We then rebuilt a logistic regression model (python package “statsmodels”) using the 25 tests and recursively removed least-contributing tests to SAP prediction accuracy based on performances on the training set. The final model (Supplementary Table S6) contains 7 tests from the original 20, and all 5 new ones. It classified MAP and SAP samples in the training set with an AUC of 0.95 (sensitivity: 95.82%; specificity: 83.33%). We proceeded to validate the 12-biomarker SAP prediction model on the validation set, which predicted SAP samples at an AUC of 0.97 (sensitivity: 87.5%; specificity: 100%) (Fig. 4B). Such an accuracy is nearly as high as that of RAC, therefore we believe this model is likely sufficient for routine clinical diagnosis of SAP during the first 24 hours of AP patients’ hospitalization.
The 12-biomarker model mainly measured markers indicative of organs that are known to be frequently damaged in SAP, especially kidney (urea nitrogen, creatinine, etc.), or markers informative on inflammatory responses (levels of neutrophils, lymphocytes, erythrocytes, etc.), both categories are intimately connected to the main pathologies of SAP and may explain their capacity to collectively predict SAP. Among them two measurements on red blood cell level and volume have the highest overall weight in the prediction model (Fig. 4C), followed by markers indicative of inflammation (neutrophil and lymph levels), and then by those of kidney functions.

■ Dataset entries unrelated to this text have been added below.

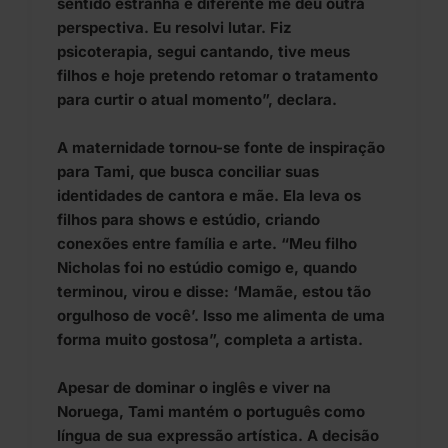
sentido estranha e diferente me deu outra
perspectiva. Eu resolvi lutar. Fiz
psicoterapia, segui cantando, tive meus
filhos e hoje pretendo retomar o tratamento
para curtir o atual momento”, declara.
A maternidade tornou-se fonte de inspiração
para Tami, que busca conciliar suas
identidades de cantora e mãe. Ela leva os
filhos para shows e estúdio, criando
conexões entre família e arte. “Meu filho
Nicholas foi no estúdio comigo e, quando
terminou, virou e disse: ‘Mamãe, estou tão
orgulhoso de você’. Isso me alimenta de uma
forma muito gostosa”, completa a artista.
Apesar de dominar o inglês e viver na
Noruega, Tami mantém o português como
língua de sua expressão artística. A decisão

Finally, we built an expanded SAP prediction model by combining average uMHL scores of the predefined 59 cfDNA methylation markers with the 12 clinical tests and performed logistic regression on these markers using training set (9 MAP cases, 18 samples; 22 SAP cases, 72 samples). The expanded model (Supplementary Table S7) was able to classify an indepedent test set comprising of 8 MAP cases (21 samples) and 22 SAP cases (64 samples), achieving an AUC of 0.96 (sensitivity: 92.2%; specificity: 90.5%) (Fig. 4D). While the AUC is almost identical to that of the 12-biomarker only model, the shape of the ROC curve is slightly different, such that the sensitivity was improved from 87.5–92.2%. This is significant in the pancreatitis clinics, because a minor reduction of specificity from 100–90.5% is manageable since it does not lead to adverse outcomes. In contrast, identifying SAP more sensitively and early allows for timely adjustment of the treatment options, such as fluid resuscitation, enteral nutrition, interventional endoscopic, continuous regional arterial infusion and surgical treatments, which have been well documented for reducing the mortality of SAP patients.